3. Set up to two filters for this exclusion. You can add either:

   • One *Path regex filter, to match paths of requests to exclude. For example, /api/v1/.*
   • One HTTP method filter, to match te HTTP methods of requests to exclude. For example, enter one or more of GET, PATCH, PUT, DELETE etc. Requests that match any of these methods will be considered to match the HTTP method filter.
   • One of each of the above (use the Add filter button to add the second filter)

   If you include both a path regex and an HTTP method filter in the same exclusion, requests must match both of the filters in order to be excluded.

   Currently, the only action possible to set for matching requests is Bypass WAF (matching requests will not be evaluated by WAF and will proceed directly to the Load Balancer origin.) In the future, more actions will be added.

4. Click Add to add the exclusion.

You are returned to your Edge Services pipeline overview.

5. Optional Click Add exclusions to add more exclusions, if you wish (maximum 100). Follow steps 3 to 4 each time.

6. Click Save changes to exit Edit mode and save all the exclusions you added.

How to edit exclusionsLink to this anchor

1. In the Scaleway console, navigate to the Edge Services dashboard for the Load Balancer pipeline on which you want to edit WAF exclusions.

2. In the WAF panel, click «Edit Icon» next to the exclusion you want to edit.

3. Make edits to the filters as required. Remember, you cannot add more than one filter of each type (maximum of one path regex and one HTTP method filter per exclusion).

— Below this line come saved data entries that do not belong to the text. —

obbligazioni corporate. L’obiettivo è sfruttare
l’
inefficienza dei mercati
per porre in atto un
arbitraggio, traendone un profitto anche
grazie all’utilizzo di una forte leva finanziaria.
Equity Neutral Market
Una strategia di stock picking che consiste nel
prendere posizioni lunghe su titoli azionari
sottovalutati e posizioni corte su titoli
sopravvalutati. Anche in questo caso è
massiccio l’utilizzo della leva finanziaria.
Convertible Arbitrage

4. Click Confirm when you have finished editing.

   You are returned to your Edge Services pipeline overview, but you are still in Edit mode.

5. Continue to edit or delete other exclusions as necessary.

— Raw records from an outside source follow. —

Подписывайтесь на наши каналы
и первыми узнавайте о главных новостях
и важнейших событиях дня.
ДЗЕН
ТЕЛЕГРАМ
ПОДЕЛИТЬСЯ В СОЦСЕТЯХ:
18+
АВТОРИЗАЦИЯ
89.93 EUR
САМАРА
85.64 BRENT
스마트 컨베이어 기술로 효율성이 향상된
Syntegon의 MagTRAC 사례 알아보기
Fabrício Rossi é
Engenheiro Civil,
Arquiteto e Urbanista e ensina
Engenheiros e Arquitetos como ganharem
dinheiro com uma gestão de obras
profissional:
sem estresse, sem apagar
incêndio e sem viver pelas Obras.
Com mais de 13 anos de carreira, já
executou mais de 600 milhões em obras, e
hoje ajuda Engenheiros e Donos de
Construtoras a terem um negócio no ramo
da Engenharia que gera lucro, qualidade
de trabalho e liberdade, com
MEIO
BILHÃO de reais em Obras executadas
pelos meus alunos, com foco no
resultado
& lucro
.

6. Click Save changes to exit Edit mode and save all your changes.

How to delete exclusionsLink to this anchor

1. In the Scaleway console, navigate to the Edge Services dashboard for the Load Balancer pipeline on which you want to delete WAF exclusions.

2. In the WAF panel, click «Delete Icon» next to the exclusion you want to delete.

   WAF goes into Edit mode, and a pop-up displays, asking you to confirm the deletion.

3. Click Delete.

   You are returned to your Edge Services pipeline overview, but you are still in Edit mode.

4. Continue to edit or delete other exclusions as necessary.

5. Click Save changes to exit Edit mode and save all your changes and deletions.

How to edit WAF configurationLink to this anchor

You can edit WAF’s paranoia level and mode (log or block) at any time.

1. In the Scaleway console, navigate to the Edge Services dashboard for the Load Balancer pipeline on which you want to edit WAF.

2. In the WAF panel, click «Edit Icon».

3. Edit the paranoia level and mode as required.

4. Click Save.

   Your edits are saved, and you are returned to the Edge Services pipeline dashboard.

How to disable WAFLink to this anchor

You can disable WAF at any time.

1. In the Scaleway console, navigate to the Edge Services dashboard for the Load Balancer pipeline on which you want to disable WAF.

2. In the WAF panel, click Disable WAF.

   A pop-up displays, informing you that WAF will no longer evaluate, block or log requests to your Load Balancer origin.

3. Click Disable to confirm.

   WAF is disabled and you are returned to your Edge Services’ pipeline overview.